(Collected data)

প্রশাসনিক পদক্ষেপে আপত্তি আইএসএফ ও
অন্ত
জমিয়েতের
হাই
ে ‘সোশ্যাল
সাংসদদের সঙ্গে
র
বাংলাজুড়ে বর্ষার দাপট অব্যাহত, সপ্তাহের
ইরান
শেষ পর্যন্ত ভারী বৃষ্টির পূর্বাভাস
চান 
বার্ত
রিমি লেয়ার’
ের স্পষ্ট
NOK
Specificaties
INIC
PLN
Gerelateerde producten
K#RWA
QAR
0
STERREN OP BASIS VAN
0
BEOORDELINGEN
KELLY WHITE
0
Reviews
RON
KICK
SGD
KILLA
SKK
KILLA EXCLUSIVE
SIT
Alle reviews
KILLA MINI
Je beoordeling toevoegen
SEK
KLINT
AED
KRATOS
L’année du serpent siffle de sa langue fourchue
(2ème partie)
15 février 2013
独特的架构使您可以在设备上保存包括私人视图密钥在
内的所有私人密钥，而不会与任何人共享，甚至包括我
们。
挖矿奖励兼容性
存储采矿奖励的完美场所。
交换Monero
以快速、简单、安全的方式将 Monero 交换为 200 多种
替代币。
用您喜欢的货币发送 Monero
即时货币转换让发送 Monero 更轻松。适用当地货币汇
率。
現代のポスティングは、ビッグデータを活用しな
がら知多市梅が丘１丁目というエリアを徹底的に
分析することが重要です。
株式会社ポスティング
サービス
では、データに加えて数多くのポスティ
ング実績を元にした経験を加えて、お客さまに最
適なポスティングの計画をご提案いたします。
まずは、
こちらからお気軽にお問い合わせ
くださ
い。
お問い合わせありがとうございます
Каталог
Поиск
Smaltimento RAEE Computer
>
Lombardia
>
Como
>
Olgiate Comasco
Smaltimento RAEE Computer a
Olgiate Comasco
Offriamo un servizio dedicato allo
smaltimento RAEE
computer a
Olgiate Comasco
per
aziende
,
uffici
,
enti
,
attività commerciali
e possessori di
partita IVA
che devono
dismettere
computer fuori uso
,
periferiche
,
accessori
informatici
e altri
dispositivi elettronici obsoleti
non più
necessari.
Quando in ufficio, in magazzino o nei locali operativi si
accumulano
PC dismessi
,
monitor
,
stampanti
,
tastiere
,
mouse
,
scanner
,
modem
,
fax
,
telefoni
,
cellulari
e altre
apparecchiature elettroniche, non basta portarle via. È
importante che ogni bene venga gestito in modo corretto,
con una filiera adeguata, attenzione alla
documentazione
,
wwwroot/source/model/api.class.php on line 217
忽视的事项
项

- **ACTIVITY**
Search the entries above for the string "RAEE". Copy each line that holds it.

- **RESPONSE BOX**
Smaltimento RAEE Computer
Smaltimento RAEE Computer a
smaltimento RAEE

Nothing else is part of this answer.